**Work required**
For the listing below, report all lines that hold the word "Acceptă".

------------------------------------------------

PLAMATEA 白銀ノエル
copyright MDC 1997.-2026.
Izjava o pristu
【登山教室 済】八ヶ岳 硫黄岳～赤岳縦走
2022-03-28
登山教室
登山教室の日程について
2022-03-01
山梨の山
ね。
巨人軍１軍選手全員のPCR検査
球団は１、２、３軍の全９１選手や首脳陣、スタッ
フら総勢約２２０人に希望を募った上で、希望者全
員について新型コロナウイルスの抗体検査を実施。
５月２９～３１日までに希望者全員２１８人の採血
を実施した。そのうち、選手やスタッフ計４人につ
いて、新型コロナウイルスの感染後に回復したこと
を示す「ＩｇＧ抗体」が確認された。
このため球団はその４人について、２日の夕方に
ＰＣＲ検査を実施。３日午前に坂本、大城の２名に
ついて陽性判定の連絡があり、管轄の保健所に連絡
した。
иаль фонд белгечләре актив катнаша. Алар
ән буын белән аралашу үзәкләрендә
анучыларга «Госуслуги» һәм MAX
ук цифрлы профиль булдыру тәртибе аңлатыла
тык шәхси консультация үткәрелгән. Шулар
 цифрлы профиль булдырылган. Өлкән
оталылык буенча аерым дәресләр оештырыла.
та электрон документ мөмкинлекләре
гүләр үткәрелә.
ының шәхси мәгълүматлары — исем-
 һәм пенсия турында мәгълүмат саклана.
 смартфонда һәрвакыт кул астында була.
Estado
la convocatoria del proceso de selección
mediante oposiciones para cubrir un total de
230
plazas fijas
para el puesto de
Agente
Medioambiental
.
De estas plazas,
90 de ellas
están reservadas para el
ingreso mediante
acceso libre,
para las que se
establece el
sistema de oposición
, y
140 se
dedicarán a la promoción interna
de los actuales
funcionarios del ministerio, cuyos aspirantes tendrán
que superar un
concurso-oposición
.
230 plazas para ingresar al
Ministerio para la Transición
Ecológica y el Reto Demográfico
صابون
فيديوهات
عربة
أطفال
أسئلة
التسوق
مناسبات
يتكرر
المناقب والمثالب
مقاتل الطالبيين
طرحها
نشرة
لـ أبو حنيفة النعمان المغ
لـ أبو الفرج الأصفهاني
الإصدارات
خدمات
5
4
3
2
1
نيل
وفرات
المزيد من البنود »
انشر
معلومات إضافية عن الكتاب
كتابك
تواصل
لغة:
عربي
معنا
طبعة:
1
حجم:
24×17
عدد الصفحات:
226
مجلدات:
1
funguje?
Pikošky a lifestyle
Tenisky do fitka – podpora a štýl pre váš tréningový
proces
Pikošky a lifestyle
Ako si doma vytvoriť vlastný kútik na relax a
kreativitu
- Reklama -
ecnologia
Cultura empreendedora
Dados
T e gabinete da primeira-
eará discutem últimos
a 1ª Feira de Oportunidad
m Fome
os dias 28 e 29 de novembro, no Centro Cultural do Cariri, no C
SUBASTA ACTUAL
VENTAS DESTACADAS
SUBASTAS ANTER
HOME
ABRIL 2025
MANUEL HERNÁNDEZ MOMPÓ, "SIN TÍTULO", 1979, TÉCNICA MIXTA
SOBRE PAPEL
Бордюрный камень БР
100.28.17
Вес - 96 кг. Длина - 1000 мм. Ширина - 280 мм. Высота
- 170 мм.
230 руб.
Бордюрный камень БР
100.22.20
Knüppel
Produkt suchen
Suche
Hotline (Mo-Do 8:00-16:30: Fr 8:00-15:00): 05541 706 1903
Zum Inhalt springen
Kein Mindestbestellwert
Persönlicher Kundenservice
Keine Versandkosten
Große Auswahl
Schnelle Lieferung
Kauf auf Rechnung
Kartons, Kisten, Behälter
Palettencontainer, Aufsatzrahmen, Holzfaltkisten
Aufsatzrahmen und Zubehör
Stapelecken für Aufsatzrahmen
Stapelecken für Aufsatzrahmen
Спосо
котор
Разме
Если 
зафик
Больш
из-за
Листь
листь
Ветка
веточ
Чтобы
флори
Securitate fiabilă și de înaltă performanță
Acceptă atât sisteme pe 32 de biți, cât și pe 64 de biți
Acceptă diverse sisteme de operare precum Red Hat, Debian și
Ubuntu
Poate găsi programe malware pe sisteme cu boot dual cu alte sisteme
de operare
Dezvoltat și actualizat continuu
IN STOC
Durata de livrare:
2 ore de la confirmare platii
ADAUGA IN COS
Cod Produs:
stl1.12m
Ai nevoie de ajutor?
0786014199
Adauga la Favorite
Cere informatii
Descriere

------------------------------------------------

**Completed task**
Acceptă atât sisteme pe 32 de biți, cât și pe 64 de biți
Acceptă diverse sisteme de operare precum Red Hat, Debian și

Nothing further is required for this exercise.